Both Mike and Greg say that the size of the organization might dictate the use of platforms or not.
Here's Mike.
I used to think back in the day that one size fits all type of vendor was the way to go.
Because all you needed was to have some security.
Because the bad guys,
it was just the statistics play with them, right? They were just looking for an opening and they
were attacking wherever they found an opening. So having just a little bit of security was good
enough. And I think most small size, midsize companies still don't have any real security.
They just have that one type of solution set, either endpoint
solutions for themselves or maybe some network protection, but they've really reduced the
complexity and they're not running robust security sets. In a large company, you've got so many
ingress and egress points. You have so much risk in the company. I think the best of breed solution
is the way to go. Especially best of breed when
you're using defense in-depth solutions. The answer is bifurcated between the two.

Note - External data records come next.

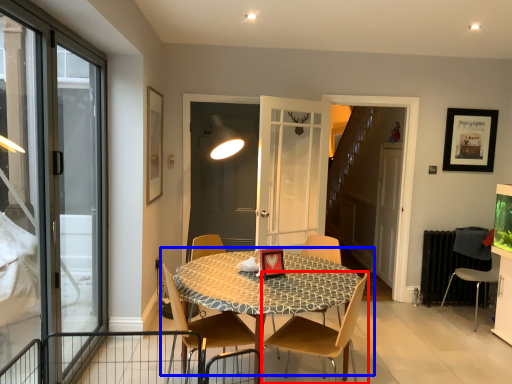 Question: Which point is closer to the camera, chair (highlighted by a red box) or kitchen & dining room table (highlighted by a blue box)?

Choices:
 (A) chair
 (B) kitchen & dining room table

Answer: (A) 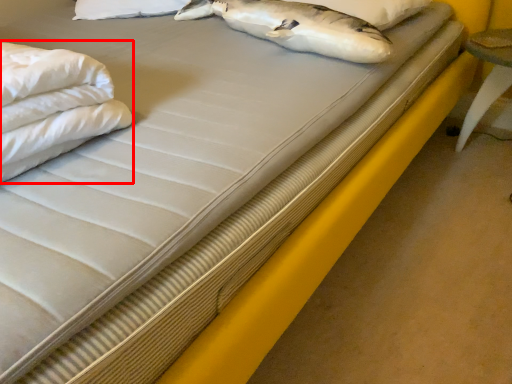 Question: Where is sheet (annotated by the red box) located in relation to pillow in the image?

Choices:
 (A) right
 (B) left

Answer: (B) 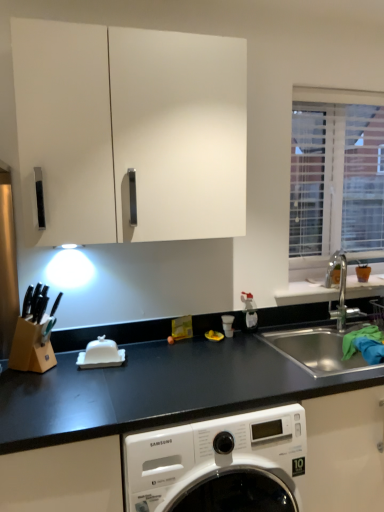 Question: Is stainless steel sink at right at the back of white matte window sill at right?

Choices:
 (A) no
 (B) yes

Answer: (A)

Question: From a real-world perspective, is white matte window sill at right physically below stainless steel sink at right?

Choices:
 (A) yes
 (B) no

Answer: (B)

Question: Considering the relative sizes of white matte window sill at right and stainless steel sink at right in the image provided, is white matte window sill at right shorter than stainless steel sink at right?

Choices:
 (A) yes
 (B) no

Answer: (A)

Question: From the image's perspective, does white matte window sill at right appear lower than stainless steel sink at right?

Choices:
 (A) no
 (B) yes

Answer: (A)

Question: Can you confirm if white matte window sill at right is positioned to the left of stainless steel sink at right?

Choices:
 (A) yes
 (B) no

Answer: (B)

Question: Relative to white glossy butter dish at center, is white matte window sill at right in front or behind?

Choices:
 (A) front
 (B) behind

Answer: (B)

Question: From the image's perspective, is white matte window sill at right located above or below white glossy butter dish at center?

Choices:
 (A) above
 (B) below

Answer: (A)

Question: From a real-world perspective, is white matte window sill at right positioned above or below white glossy butter dish at center?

I think it depends on the size of your organization first and foremost, right? If you're a very small
company, you're going to want a platform. Even, you know, I would consider us a mid-sized company
and, you know, the platform is the way to go, assuming it meets your needs.
As you move up the scale from a small company to a really big company, you'll want your table stake stuff, network monitoring, EDR, that kind of stuff.
You want to consolidate all of that to a platform.
So that's what we got from Mike and Greg sitting around the hash table. Let's move on to the second part of the show in my conversation with Lior Div from Cyber Reason, our show's sponsor.
Lior, can you set the table for us? What problems do security platforms solve that we can't already solve with a host of other security point products already on the market?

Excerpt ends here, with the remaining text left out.